The short answer is yes — but not without caveats, and not for everyone. The Planar 3 is a genuinely well-engineered deck that benefits from Rega's stubborn, almost eccentric commitment to a particular design philosophy. That philosophy — stiffer, lighter, simpler — is either exactly what you want from a turntable, or a source of quiet frustration, depending on your listening priorities and how much you enjoy fiddling. More on that shortly.
Design & engineering
The plinth: rigidity as a design value
Rega's foundational argument has always been that the enemy of good vinyl playback is unwanted vibration reaching the stylus. Their answer is not mass-loading — the approach favoured by the Technics school of thought — but rigidity. The Planar 3's high-gloss acrylic-laminated plinth is light at just 6.0 kg for the complete deck, and Rega has engineered it to resist resonance rather than absorb it through sheer weight. The laminated construction bonds dissimilar materials to break up resonant modes, and the result on paper is a plinth that doesn't store and release energy back into the replay chain.
This is not marketing. There's genuine acoustic engineering rationale here, and it differentiates the Planar 3 meaningfully from cheaper decks that use hollow MDF plinths which ring like a drum when you tap them. Whether you prefer this approach to the dead-quiet, heavily damped alternative is partly a matter of sonic taste — Rega's approach tends toward a livelier, more immediate presentation, which I'll address in the sound section.
The platter: glass and why it matters
The 12mm Optiwhite polished-edge float glass platter is one of the Planar 3's most distinctive features and, I'd argue, one of its most underappreciated. Float glass has an extraordinarily consistent surface, which matters because your record is sitting on it. It's also dimensionally stable across temperature — not irrelevant here in Australia, where listening rooms can swing significantly between a Brisbane summer and a Melbourne winter. The polished edge is aesthetic, yes, but the material choice is functional. Glass is inert, rigid, and doesn't flex under the weight of a record. Owners consistently report a noticeably blacker background compared to felt-mat-on-MDF alternatives at similar price points, and the engineering rationale for why supports that experience.

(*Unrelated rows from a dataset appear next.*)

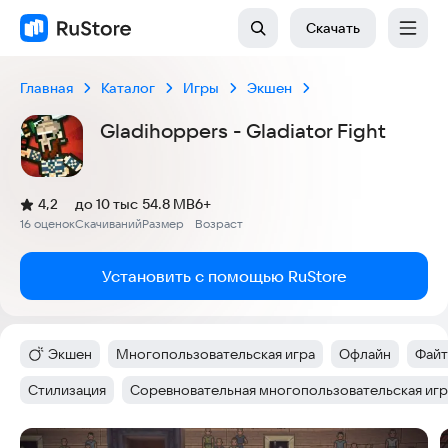
Скачать
Главная
Каталог
Игры
Экшен
Gladihoppers - Gladiator Fight
(
)
4,2
до 10 тыс
54.8 MB
6+
Рейтинг:
16 оценок
Скачиваний
Размер
Возраст
:
:
:
Установить с помощью RuStore
Экшен
Многопользовательская игра
Офлайн
Файт
Категория
:
Тег
:
Тег
:
Тег
:
Стилизация
Соревновательная многопользовательская игр
Тег
:
Тег
:
Скриншоты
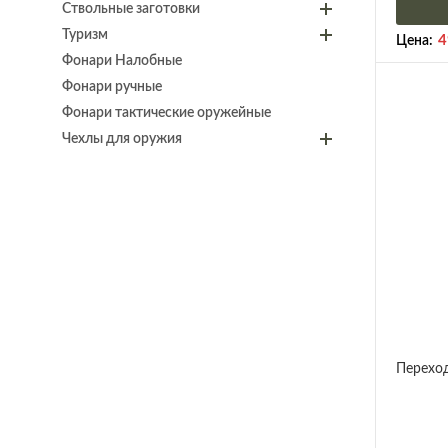
Ствольные заготовки
Туризм
4
Цена:
Фонари Налобные
Фонари ручные
Фонари тактические оружейные
Чехлы для оружия
Переход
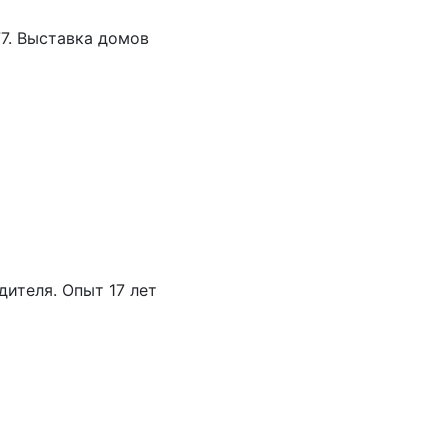
77. Выставка домов
дителя. Опыт 17 лет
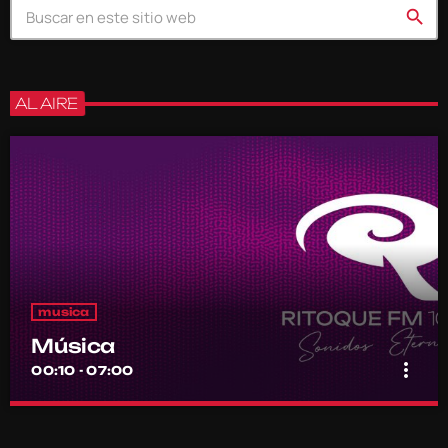
search
AL AIRE
musica
Música
more_vert
00:10 - 07:00
Música
close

The RB330 tonearm: where the money is
If I had to identify a single reason to recommend the Planar 3 over its competitors at this price, it would be the RB330 tonearm, and it isn't particularly close. Hand-assembled in the UK, the RB330 inherits significant development from Rega's reference arms. The bearing tolerances are famously tight — Rega publishes figures for their upper arms, and the cascade-down to the RB330 is real, not nominal. Zero-play bearings mean the arm moves exactly as the groove dictates, with no rocking or slop to smear transient information.
The geometry is fixed, which is a deliberate choice and a limitation depending on your perspective. You cannot adjust azimuth, and vertical tracking angle adjustment is limited. Rega's position is that factory-set geometry, optimised for Rega cartridges, is preferable to the approximations that result from user adjustment of poorly implemented mechanisms. They're not wrong in principle, but it does mean the Planar 3 rewards you most when you stay within the Rega ecosystem for cartridges — the Nd3 or Elys 2 being the natural factory partners — and can frustrate those wanting to mount third-party cartridges that require more geometric flexibility.

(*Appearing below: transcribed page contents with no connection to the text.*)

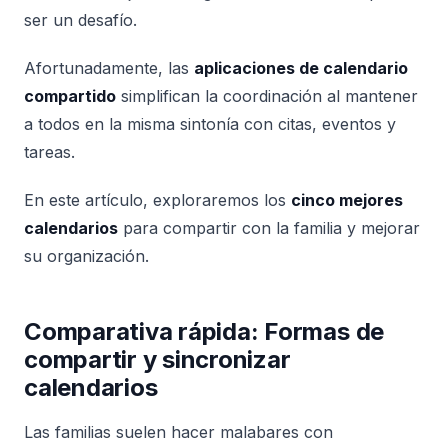
ser un desafío.
Afortunadamente, las
aplicaciones de calendario
compartido
simplifican la coordinación al mantener
a todos en la misma sintonía con citas, eventos y
tareas.
En este artículo, exploraremos los
cinco mejores
calendarios
para compartir con la familia y mejorar
su organización.
Comparativa rápida: Formas de
compartir y sincronizar
calendarios
Las familias suelen hacer malabares con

The motor and drive system
The 24V low-noise motor, coupled with Rega's EBLT belt, is specifically chosen for low noise floor contribution. The motor is isolated from the plinth to reduce mechanical coupling. At 33 and 45 RPM, speed is set by manually repositioning the belt between motor pulleys — there is no electronic speed selection. This is the Planar 3's most discussed limitation among prospective buyers, and I'll address it directly: it is genuinely less convenient than an electronic speed-change mechanism, and if you play a lot of 45s, you will occasionally find it mildly annoying. You also have to lift the platter to move the belt. However, the simpler the motor control circuit, the fewer potential noise sources. Rega has made a deliberate engineering trade-off, not an oversight.
For those who want electronic speed change without leaving the ecosystem, the optional Neo PSU power supply unit addresses this directly and is the most commonly recommended first upgrade. Factor in roughly an additional A$400–500 if this matters to you.
Sound
I'm going to be precise here: I cannot give you lab measurements from my own listening room, and I won't fabricate a session. What I can do is ground the expected sonic character in the engineering decisions above, cross-referenced with the consistent experience reported by long-term owners and the established characteristics of this design topology.
Bass
The Planar 3's bass character is defined by the rigidity of the plinth and the low-mass philosophy. You get bass that is articulate and fast — leading edges of bass notes are well-defined — but it is not a particularly voluminous or weighted presentation. If you've come from a heavier, more damped deck, the Planar 3 may initially sound slightly lean in the low end. Over time, most owners find this resolves into an appreciation for pitch definition: you can hear what note the bass guitar is playing, even when the track is busy. It doesn't bloom or overhang. Whether that suits you depends on your music. Jazz, acoustic, and well-recorded rock benefit enormously. Dense electronic music with sub-bass emphasis may leave you wanting more weight.
Midrange
This is where the Planar 3 consistently draws the highest praise, and the engineering rationale is clear. The RB330's bearing precision and the quiet background provided by the glass platter and low-noise motor create conditions in which midrange detail retrieval is genuinely impressive for the price. Vocals in particular sit forward and present in the mix. Owners consistently describe a sense of the recording space — not in a vague, marketing-speak way, but in the specific sense that you can hear reverb tails, breath before phrases, the ambience of the recording room. For a voice-forward listener, which I am, this is the Planar 3's headline achievement.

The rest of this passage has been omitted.